"I can't guess," said Pekka, and he came nearer to the lamp.

"Perhaps it's the church chandelier, eh?" said father jokingly.

"Perhaps," admitted Pekka; but he had become really curious, and passed his thumb along the lamp.

"There's no need to finger it," says father; "look at it, but don't touch it."

"All right, all right! I don't want to meddle with it!" said Pekka, a little put out, and he drew back to the bench alongside the wall by the door.

Mother must have thought that it was a sin to treat poor Pekka so, for she began to explain to him that it was not a church chandelier at all, but what people called a lamp, and that it was lit with oil, and that was why people didn't want parea any more.

But Pekka was so little enlightened by the whole explanation that he immediately began to split up the pare-wood log which he had dragged into the room the day before. Then father said to him that he had already told him there was no need to split parea any more.

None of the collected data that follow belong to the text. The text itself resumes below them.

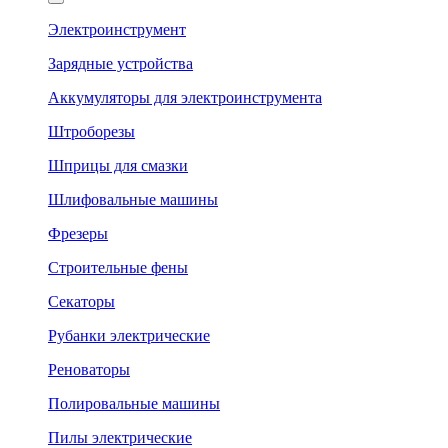
Электроинструмент
Зарядные устройства
Аккумуляторы для электроинструмента
Штроборезы
Шприцы для смазки
Шлифовальные машины
Фрезеры
Строительные фены
Секаторы
Рубанки электрические
Реноваторы
Полировальные машины
Пилы электрические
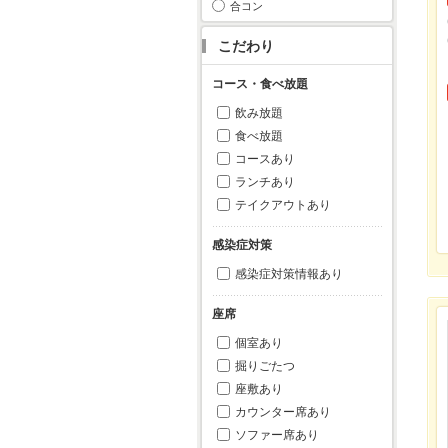
合コン
こだわり
コース・食べ放題
飲み放題
食べ放題
コースあり
ランチあり
テイクアウトあり
感染症対策
感染症対策情報あり
座席
個室あり
掘りごたつ
座敷あり
カウンター席あり
ソファー席あり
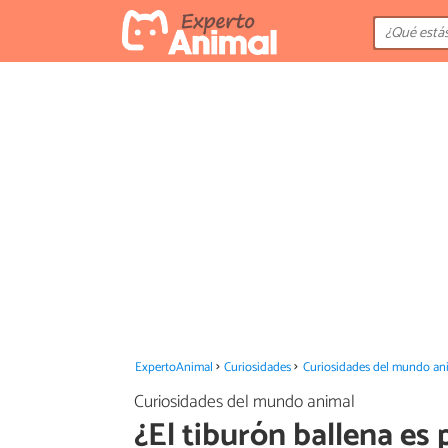
ExpertoAnimal
Curiosidades
Curiosidades del mundo an
Curiosidades del mundo animal
¿El tiburón ballena es 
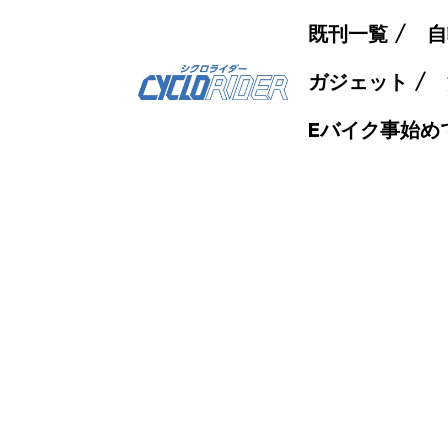
既刊一覧
自
ガジェット
Eバイク事始め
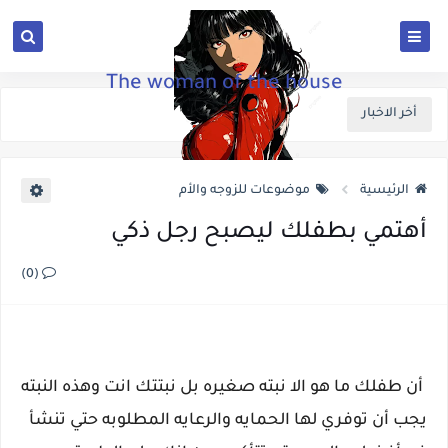
The woman of the house
أخر الاخبار
الرئيسية
موضوعات للزوجه والأم
أهتمي بطفلك ليصبح رجل ذكي
(0)
أن طفلك ما هو الا نبته صغيره بل نبتتك انت وهذه النبته
يجب أن توفري لها الحمايه والرعايه المطلوبه حتي تنشأ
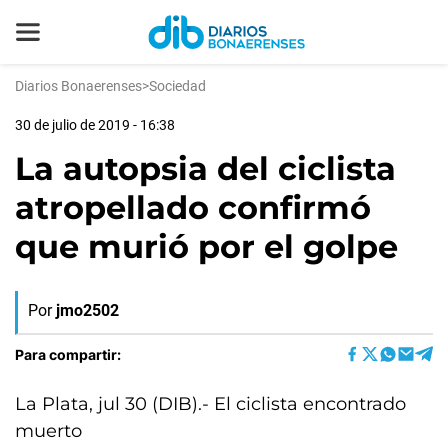
Diarios Bonaerenses
>
Sociedad
30 de julio de 2019 - 16:38
La autopsia del ciclista
atropellado confirmó
que murió por el golpe
Por
jmo2502
Para compartir:
La Plata, jul 30 (DIB).- El ciclista encontrado
muerto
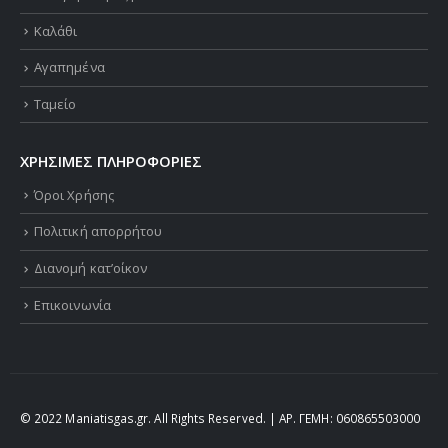
Καλάθι
Αγαπημένα
Ταμείο
ΧΡΗΣΙΜΕΣ ΠΛΗΡΟΦΟΡΙΕΣ
Όροι Χρήσης
Πολιτική απορρήτου
Διανομή κατ’οίκον
Επικοινωνία
© 2022 Maniatisgas.gr. All Rights Reserved. | ΑΡ. ΓΕΜΗ: 060865503000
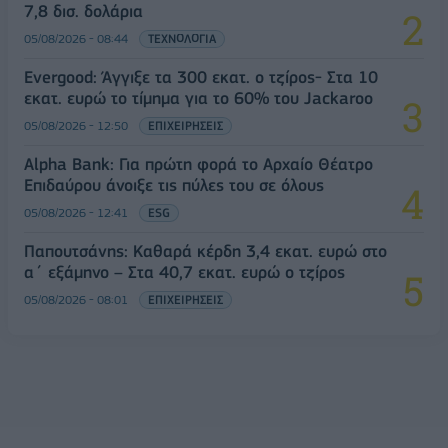
7,8 δισ. δολάρια
05/08/2026 - 08:44
ΤΕΧΝΟΛΟΓΙΑ
Evergood: Άγγιξε τα 300 εκατ. ο τζίρος- Στα 10
εκατ. ευρώ το τίμημα για το 60% του Jackaroo
05/08/2026 - 12:50
ΕΠΙΧΕΙΡΗΣΕΙΣ
Alpha Bank: Για πρώτη φορά το Αρχαίο Θέατρο
Επιδαύρου άνοιξε τις πύλες του σε όλους
05/08/2026 - 12:41
ESG
Παπουτσάνης: Καθαρά κέρδη 3,4 εκατ. ευρώ στο
α΄ εξάμηνο – Στα 40,7 εκατ. ευρώ ο τζίρος
05/08/2026 - 08:01
ΕΠΙΧΕΙΡΗΣΕΙΣ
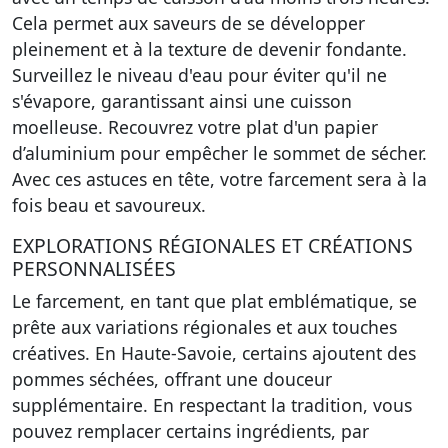
Cela permet aux saveurs de se développer
pleinement et à la texture de devenir fondante.
Surveillez le niveau d'eau pour éviter qu'il ne
s'évapore, garantissant ainsi une cuisson
moelleuse. Recouvrez votre plat d'un papier
d’aluminium pour empêcher le sommet de sécher.
Avec ces astuces en tête, votre farcement sera à la
fois beau et savoureux.
EXPLORATIONS RÉGIONALES ET CRÉATIONS
PERSONNALISÉES
Le farcement, en tant que plat emblématique, se
prête aux variations régionales et aux touches
créatives. En Haute-Savoie, certains ajoutent des
pommes séchées, offrant une douceur
supplémentaire. En respectant la tradition, vous
pouvez remplacer certains ingrédients, par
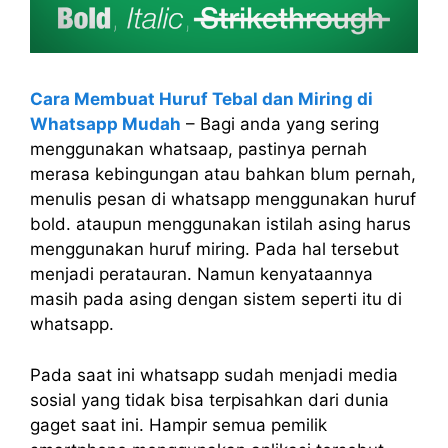
Cara Membuat Huruf Tebal dan Miring di
Whatsapp Mudah
– Bagi anda yang sering
menggunakan whatsaap, pastinya pernah
merasa kebingungan atau bahkan blum pernah,
menulis pesan di whatsapp menggunakan huruf
bold. ataupun menggunakan istilah asing harus
menggunakan huruf miring. Pada hal tersebut
menjadi peratauran. Namun kenyataannya
masih pada asing dengan sistem seperti itu di
whatsapp.
Pada saat ini whatsapp sudah menjadi media
sosial yang tidak bisa terpisahkan dari dunia
gaget saat ini. Hampir semua pemilik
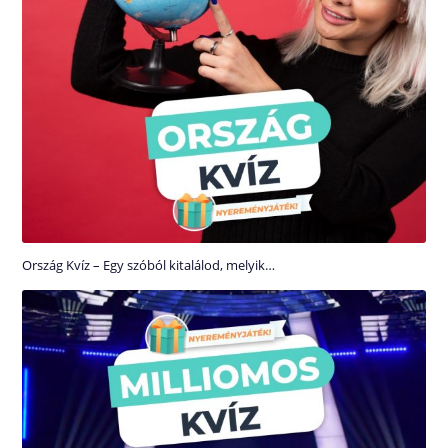
Ország Kvíz – Egy szóból kitalálod, melyik…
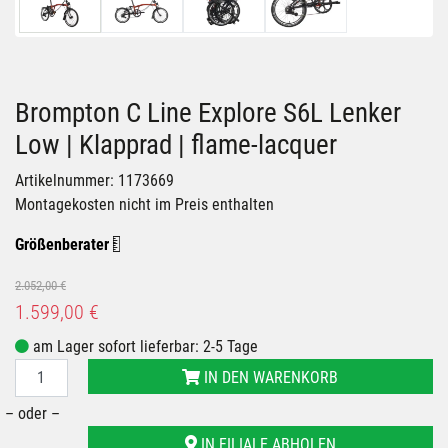
Brompton C Line Explore S6L Lenker
Low | Klapprad | flame-lacquer
Artikelnummer: 1173669
Montagekosten nicht im Preis enthalten
Größenberater
2.052,00 €
1.599,00 €
am Lager sofort lieferbar: 2-5 Tage
IN DEN WARENKORB
– oder –
IN FILIALE ABHOLEN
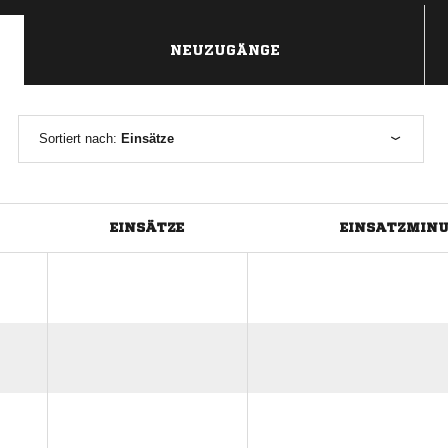
NEUZUGÄNGE
Sortiert nach:
Einsätze
EINSÄTZE
EINSATZMIN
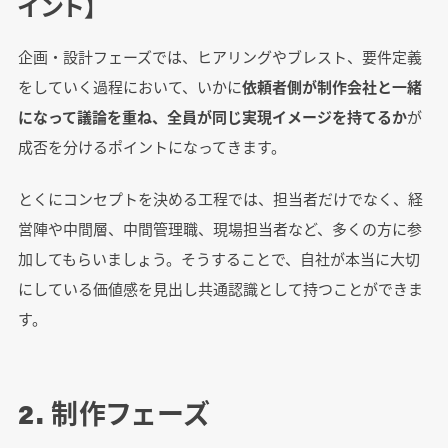
イント】
企画・設計フェーズでは、ヒアリングやブレスト、要件定義
をしていく過程において、いかに
依頼者側が制作会社と一緒
になって議論を重ね、全員が同じ実現イメージを持てるか
が
成否を分けるポイントになってきます。
とくにコンセプトを決める工程では、担当者だけでなく、経
営陣や中間層、中間管理職、現場担当者など、多くの方に参
加してもらいましょう。そうすることで、自社が本当に大切
にしている価値感を見出し共通認識として持つことができま
す。
2. 制作フェーズ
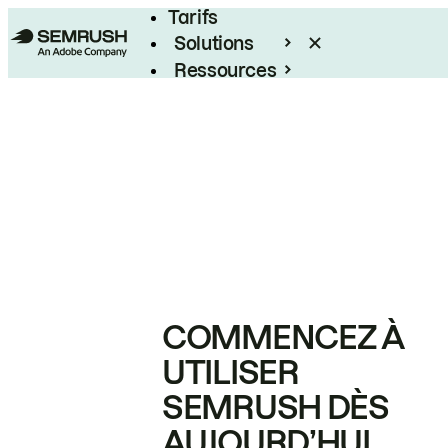
Tarifs
Solutions
Ressources
Entreprises
COMMENCEZ À
UTILISER
SEMRUSH DÈS
AUJOURD’HUI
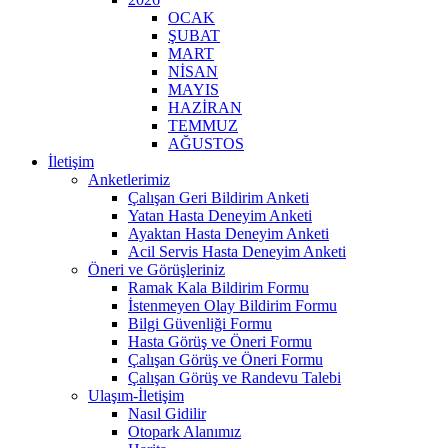
OCAK
ŞUBAT
MART
NİSAN
MAYIS
HAZİRAN
TEMMUZ
AĞUSTOS
İletişim
Anketlerimiz
Çalışan Geri Bildirim Anketi
Yatan Hasta Deneyim Anketi
Ayaktan Hasta Deneyim Anketi
Acil Servis Hasta Deneyim Anketi
Öneri ve Görüşleriniz
Ramak Kala Bildirim Formu
İstenmeyen Olay Bildirim Formu
Bilgi Güvenliği Formu
Hasta Görüş ve Öneri Formu
Çalışan Görüş ve Öneri Formu
Çalışan Görüş ve Randevu Talebi
Ulaşım-İletişim
Nasıl Gidilir
Otopark Alanımız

"Oh! I quite forgot," said Pekka; "but there it may bide if it isn't wanted any more," and with that Pekka drove his pare knife into a rift in the wall.

"There let it rest at leisure," said father.

But Pekka said never a word more. A little while after that he began to patch up his boots, stretched on tiptoe to reach down a pare from the rafters, lit it, stuck it in a slit fagot, and sat him down on his little stool by the stove. We children saw this before father, who stood with his back to Pekka planing away at his axe-shaft under the lamp. We said nothing, however, but laughed and whispered among ourselves, "If only father sees that, what will he say, I wonder?" And when father did catch sight of him, he planted himself arms akimbo in front of Pekka, and asked him, quite spitefully, what sort of fine work he had there, since he must needs have a separate light all to himself?